Although newer, NOACs are associated with fewer, less serious bleeds and fewer deaths than older therapies, an article by the British Heart Foundation notes major bleeds can still occur following treatment with NOACS – other studies suggest they pose the same risk as older therapies of bleeds in the gut – and that only one of these therapies has a reversal agent.
New treatments are desperately needed to allow patients to benefit from the anti-clotting effects of anticoagulants without needing monitoring and being placed at high risk of haemorrhaging and bleeding to death. This is particularly essential to allow those at higher risk of bleeding due to underlying conditions to also be protected against blood clots.
A decade of research to find an alternative
“There is an urgent need for anticoagulant therapies with reduced bleeding risk,” stated University of Leeds professor Helen Philippou. This situation spurred her and her colleague Dr Richard Foster over the past ten years to investigate alternative therapeutic approaches based on a new drug target.
“Our research has validated that targeting activated Factor XII [FXIIa] may lead to differentiated therapies and a new treatment option for patients,” added Philippou.
To this end, Philippou and Foster spun-out drug discovery company Lunac Therapeutics from the university at the end of 2019.
FXIIa is a clotting protein that is essential to the formation of a stable, fibrin-based blood clot, however, Lunac’s research shows this protein is not implicated in stemming bleeding, thereby suggesting inhibiting FXIIa would not increase the risk of bleeding.

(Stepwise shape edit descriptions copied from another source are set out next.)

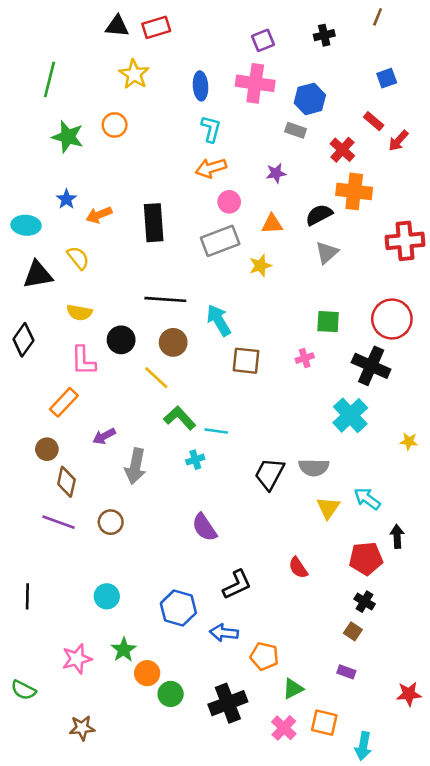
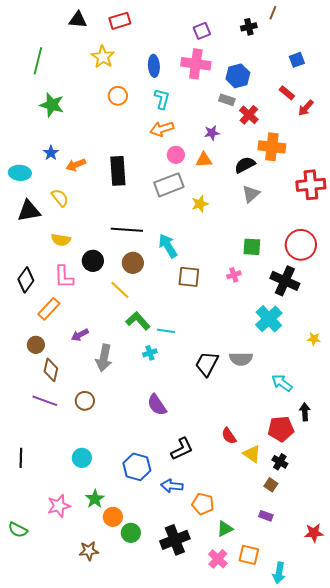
brown line: (378, 17) -> (273, 13), moved
black triangle: (117, 26) -> (78, 20), moved
orange circle: (115, 125) -> (118, 96), moved
red cross: (342, 150) -> (249, 115), moved
orange triangle: (272, 224) -> (204, 160), moved
black diamond: (23, 340) -> (26, 280), moved
yellow triangle: (328, 508) -> (252, 454), moved, turned -30
brown star: (82, 728) -> (89, 551), moved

Lunac is discovering and developing highly potent and selective agents that can block the effects of FXIIa. In papers published in the American Society of Haematology’s blood journal, Philippou’s research points to a possible, successful mechanism to inhibit FXII, interaction of with aC peptides, specifically αC389-402.

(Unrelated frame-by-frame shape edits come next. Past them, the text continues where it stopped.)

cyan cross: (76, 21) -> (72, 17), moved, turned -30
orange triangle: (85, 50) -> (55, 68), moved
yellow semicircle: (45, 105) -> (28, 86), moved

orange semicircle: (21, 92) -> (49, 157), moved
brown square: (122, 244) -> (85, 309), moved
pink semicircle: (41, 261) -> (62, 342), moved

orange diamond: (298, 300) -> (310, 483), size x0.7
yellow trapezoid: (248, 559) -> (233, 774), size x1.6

“Our findings provide further details on some of the processes involving FXIII/fibrin(ogen) interactions and raise the possibility of small-molecule approaches to interrupt these interactions in the management of thrombotic disorders,” the researchers concluded.
Promise of Lunac’s next generation anti-coagulant
Although Lunac’s research and drug development remains at a very early stage, the start-up has already received impressive financial and research support since its launch.

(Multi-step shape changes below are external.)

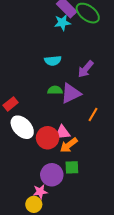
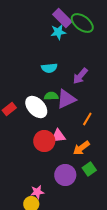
white ellipse: (22, 127) -> (36, 107), moved
orange arrow: (69, 145) -> (81, 148), moved
green square: (72, 167) -> (89, 169), moved, turned -32
purple circle: (52, 175) -> (65, 175), moved

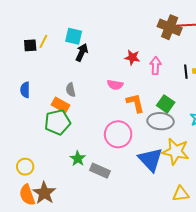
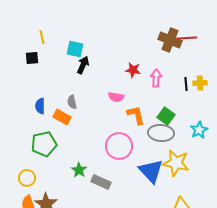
yellow line: (43, 41) -> (42, 37), moved, turned -40
blue semicircle: (25, 90) -> (40, 106), moved
green pentagon: (57, 122) -> (44, 144), moved

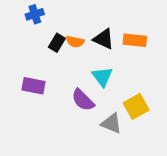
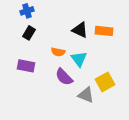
orange semicircle: (75, 42) -> (58, 52), moved
black rectangle: (57, 43) -> (29, 33), moved

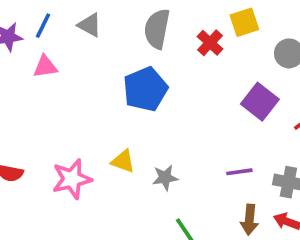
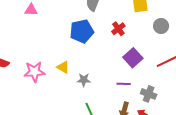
red cross: (210, 43) -> (118, 29), moved
purple square: (260, 102) -> (133, 58), moved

Initially, in November 2019, the company received £2.6m in Series A funding from Epidarex Capital and the University of Leeds. In awarding this funding, Epidarex’s Dr Mary Canning commented: “Lunac is taking a unique approach to the identification of novel anticoagulants, and we have been very impressed by the progress of the FXII programme at the University of Leeds.”
Another serious vote of confidence for this start-up and its next-generation anti-coagulant came in December 2019 when it received almost £1.7m in funding from Innovate UK and the Medical Research Council’s Biomedical Catalyst. The UK’s Medicines Discovery Catapult and the University of Leeds also received £174,753 and £1.4m respectively to assist with Lunac’s 18-month drug discovery project.
Lunac is further being supported in the practicalities of anti-FXIIa drug discovery by clinical research organisation Domainex. The CRO will provide medicinal chemistry and biochemical screening, as well as assess the metabolism, safety and pharmacokinetics of promising candidates to support progress from pre-clinical to clinical trials.
Lunac’s total £3.4m funding is the highest amount of funding awarded in the 2019 early and late-stage round of the Biomedical Catalyst. Only one other project, Topivert Pharma’s Phase I study of a water-soluble enzyme inhibitor to treat inflammatory bowel disease, received over £1m of funding.
Talking about this Innovate UK funding success, University of Leeds director of commercialisation Andy Duley said: “This new collaboration will address the need for anti-clotting therapies with great efficacy and minimal bleeding risk. The differentiation of this approach should eliminate the risk of increased bleeding, marking a step-change in the management of the thrombosis.”